Updated March 2017
When twenty-one-year-old white supremacist Dylann Roof opened fire at the downtown Emanuel African Methodist Episcopal Church on June 17, 2015, in Charleston, SC, he was, as he confessed after his arrest, trying to incite a race war. He had stashed a handgun in his fanny pack before getting to the church’s Wednesday night Bible Study class, and when everyone had his head bowed in prayer, Roof pulled his gun and shot and killed six women and three men, including the pastor. The three oldest victims were 70, 74, and 87, the youngest 26, 41, and 45. As he shot the defenseless Bible Study Christians, Roof said, according to news reports, “You rape our women and you’re taking over our country—you have to go!”
Pictures of Roof draped in the Confederate flag and spouting venom from his so-called Manifesto began appearing online and in newspapers. He’d been motivated by George Zimmerman’s killing of Trayvon Martin in Sanford, Florida in February 2012. Zimmerman was on patrol for a local Neighborhood Watch group when he spotted Martin, an unarmed black seventeen-year-old walking on a street near the house of his father, who lived in the neighborhood. Zimmerman was acquitted of second-degree murder charges a year later, citing Florida’s controversial “stand your ground” defense. Roof took heart: it was open season on blacks.
Roof, however, was wrong. He was convicted of thirty-three federal hate crimes in December 2016, and condemned to death in January 2017. His killings were so heinous that Confederate flags, symbols of the South rising once again, emblems of slavery and the brutal subjugation of blacks, have begun to be removed all over the South, including the statehouse in Columbia, S.C.
Roof’s massacre and the ensuing conversations about the Confederate flag have turned the spotlight onto traditional rationalizations of Southerners to absolve themselves of their region's slave-owning sins—like for example, the maliciously twisted logic that led them to maintain that slavery was good for everyone, including the slaves themselves, who were “protected” from birth to grave. Their most pernicious rationalization was the redirection of the argument from human rights to political semantics as they tried to forgive their cruelties by claiming the authority of states’ rights. They had the right to buy and sell black people, lash and torture them, kill them, break up their families—practice, in short, inhumanity on the grandest and most despicable scale—all in the name of a slippery right guaranteed them by the Constitution.
To gain the right perspective on slavery and slave owners, read David Reynolds' John Brown: Abolitionist (Knopf, 2005). It isn’t a perfect book, Reynolds being a typical, over-moralizing baby boomer, but his defense of Brown is nevertheless moving and convincing. It took the violence of the Civil War, and here Reynolds is on strong moral ground, to wash the country clean of slavery, which was always the real issue, not a bloodless, gentlemanly, academic reflection over the fine points of political philosophy.

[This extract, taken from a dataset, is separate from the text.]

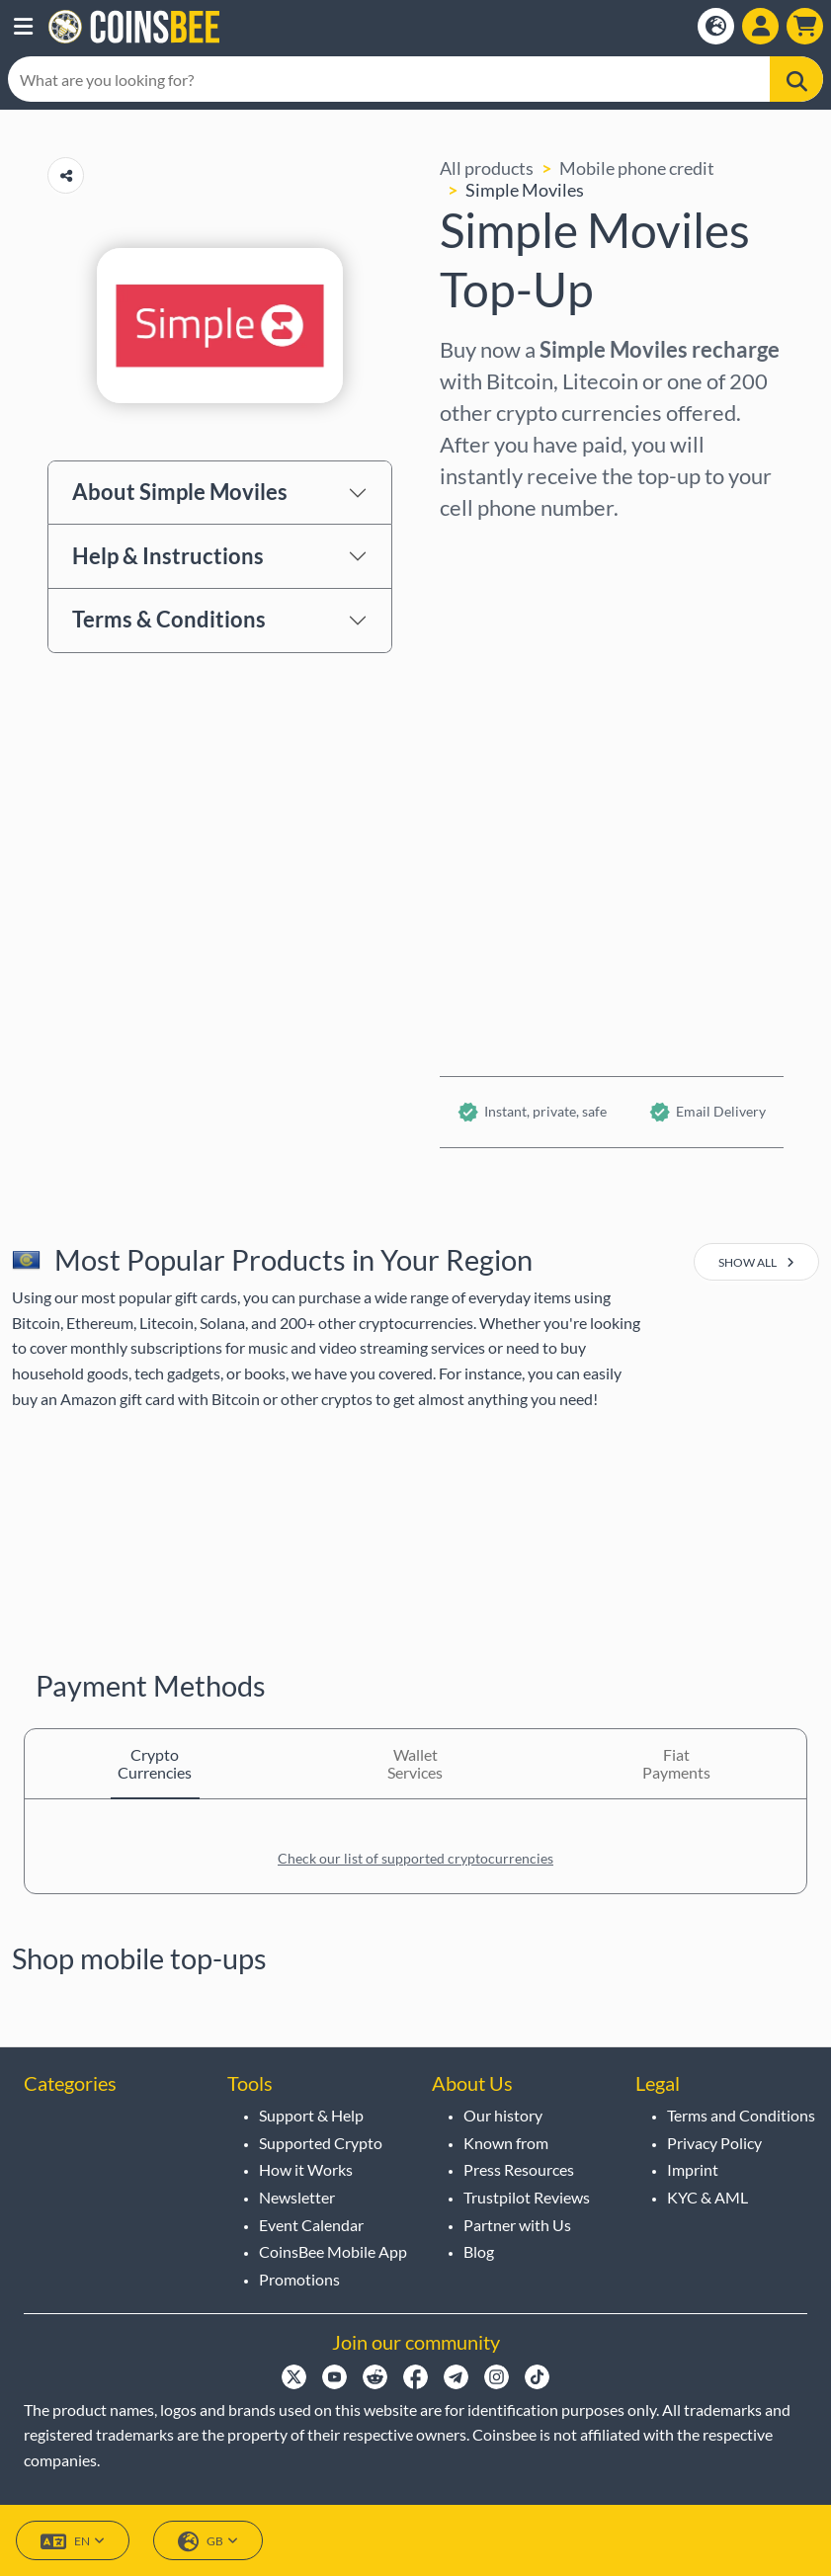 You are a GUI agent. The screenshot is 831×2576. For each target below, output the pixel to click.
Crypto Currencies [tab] (155, 1763)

There should be no place in modern America for romanticized notions of a bygone Southern way of life symbolized by the Confederate flag. That flag is nothing more than a symbol of hatred and barbarity. Every single one should be taken down from public buildings and confined to museums where they can be viewed as the national disgrace they are.

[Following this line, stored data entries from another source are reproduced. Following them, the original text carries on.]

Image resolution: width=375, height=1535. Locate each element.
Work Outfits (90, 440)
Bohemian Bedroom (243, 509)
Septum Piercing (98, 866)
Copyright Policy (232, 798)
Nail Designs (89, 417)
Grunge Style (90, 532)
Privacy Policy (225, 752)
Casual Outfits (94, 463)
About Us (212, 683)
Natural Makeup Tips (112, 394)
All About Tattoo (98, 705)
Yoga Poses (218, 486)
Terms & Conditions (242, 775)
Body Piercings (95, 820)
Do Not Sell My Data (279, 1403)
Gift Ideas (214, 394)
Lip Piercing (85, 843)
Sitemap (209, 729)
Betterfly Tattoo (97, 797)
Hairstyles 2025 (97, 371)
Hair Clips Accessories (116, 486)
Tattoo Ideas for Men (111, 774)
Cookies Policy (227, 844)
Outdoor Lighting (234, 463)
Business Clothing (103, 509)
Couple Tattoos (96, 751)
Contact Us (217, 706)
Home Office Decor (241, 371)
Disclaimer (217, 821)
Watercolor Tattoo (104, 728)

Related story: On Friday, May 19, 2017, under the watch of New Orleans Mayor Mitch Landrieu, the city removed the statue of Confederate General Robert E. Lee from its position in the center of Lee Circle. It was the last of four statues honoring Confederate leaders to be removed, but Lee's position at the head of the gallery of Southern "heroes" makes his removal most significant--and courageous.
Mayor Landrieu, according to the Tampa Bay Times (May 24, 2017), "marked the occasion with a blunt speech":
The Confederacy was on the wrong side of history and humanity. It sought to tear apart our nation and subjugate our fellow Americans to
slavery. This is the history we should never forget and one that we should
never again put on a pedestal to be revered. As a community, we must
recognize the significance of removing New Orleans' Confederate
monuments. It is our acknowledgement that now is the time to take
stock of, and then move past, a painful part of our history.
Also: Eric Foner, "The Making and Breaking of Robert E. Lee" (NYTBR, Sept. 17, 2017): "Lee has always occupied a unique place in the national imagination. The ups and downs of his reputation reflect changes in key elements of Americans' historical consciousness. . . . Lee's 'legend' needs to be retired. And whatever the fate of his statues and memorials, so long as the legacy of slavery continues to bedevil American society, it seems unlikely that historians will return Lee, metaphorically speaking , to his pedestal."